Pablo Picasso Marie-Thérèse Walter 1937
From what I understand Zebley will be sworn in for the Intelligence Committe part, the last part, but not the Judiciary Committee, the first 3 hours. Hints at them knowing at least some of what’s going to be asked.
• Mueller In Last-Minute Request For Aide To Be With Him During Testimony (NBC)
One of former special counsel Robert Mueller’s longtime aides will appear alongside him during his highly-anticipated testimony before the House Judiciary Committee, a spokesperson said Tuesday, but is not expected to be sworn in. Mueller’s team made a last-minute request that Aaron Zebley be sworn in and testify with him during his scheduled hearings before Congress on Wednesday, a congressional source familiar with the request told NBC News.

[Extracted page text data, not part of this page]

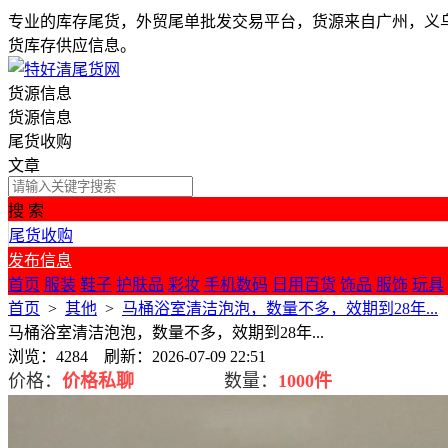
专业的库存尾货，外贸尾单批发交易平台，货源来自广州，义
货库存供应信息。
货源信息
货源信息
尾货收购
文章
搜 索
尾货收购
发布信息
首页
服装
鞋子
护肤品
彩妆
手机数码
日用百货
饰品
服饰
玩具
首页
>
其他
>
马桶浴室清洁泡泡，数量不多，效期到28年...
马桶浴室清洁泡泡，数量不多，效期到28年...
浏览：4284 刷新：2026-07-09 22:51
价格：
价格私聊
数量：
1000件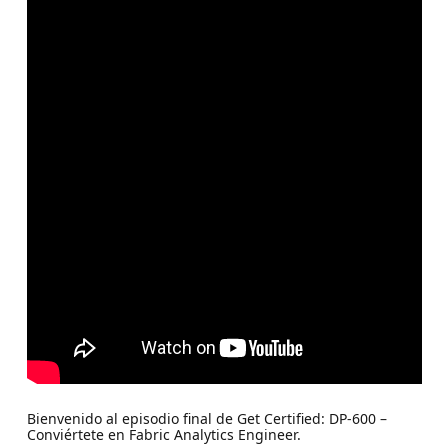
Bienvenido al episodio final de Get Certified: DP-600 –
Conviértete en Fabric Analytics Engineer.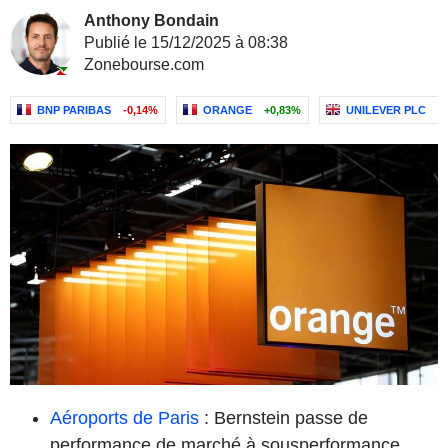
Anthony Bondain
Publié le 15/12/2025 à 08:38
Zonebourse.com
BNP PARIBAS
-0,14%
ORANGE
+0,83%
UNILEVER PLC
-
Aéroports de Paris
: Bernstein passe de
performance de marché à sousperformance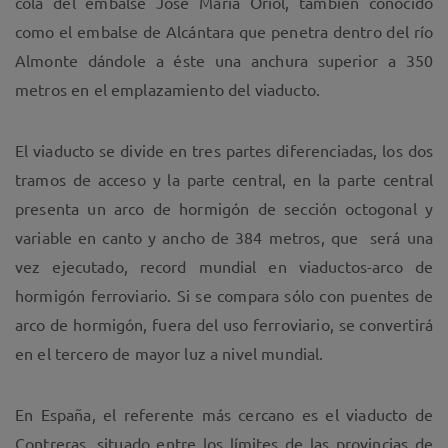
cola del embalse José María Oriol, también conocido
como el embalse de Alcántara que penetra dentro del río
Almonte dándole a éste una anchura superior a 350
metros en el emplazamiento del viaducto.
El viaducto se divide en tres partes diferenciadas, los dos
tramos de acceso y la parte central, en la parte central
presenta un arco de hormigón de sección octogonal y
variable en canto y ancho de 384 metros, que será una
vez ejecutado, record mundial en viaductos-arco de
hormigón ferroviario. Si se compara sólo con puentes de
arco de hormigón, fuera del uso ferroviario, se convertirá
en el tercero de mayor luz a nivel mundial.
En España, el referente más cercano es el viaducto de
Contreras, situado entre los límites de las provincias de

Mueller is slated to testify on his report into Russian interference in the 2016 election and the country’s influence on President Donald Trump for three hours before the House Judiciary Committee, take a break, then appear for at least two additional hours before the House Intelligence Committee.
For the first hearing, Zebley will sit alongside Mueller as his counsel, according to the Judiciary Committee spokesperson. The committee, however, is not updating its guidance to include Zebley as a witness. This means that Zebley will not be sworn in. Mueller can confer with him as he is questioned by the panel, according to committee rules, but cannot answer questions. The ranking Republican on the Judiciary Committee, Rep. Doug Collins of Georgia, said Tuesday that GOP members had “not gotten assurances from the House Democrats on the committee that he [Zebley] will not speak.”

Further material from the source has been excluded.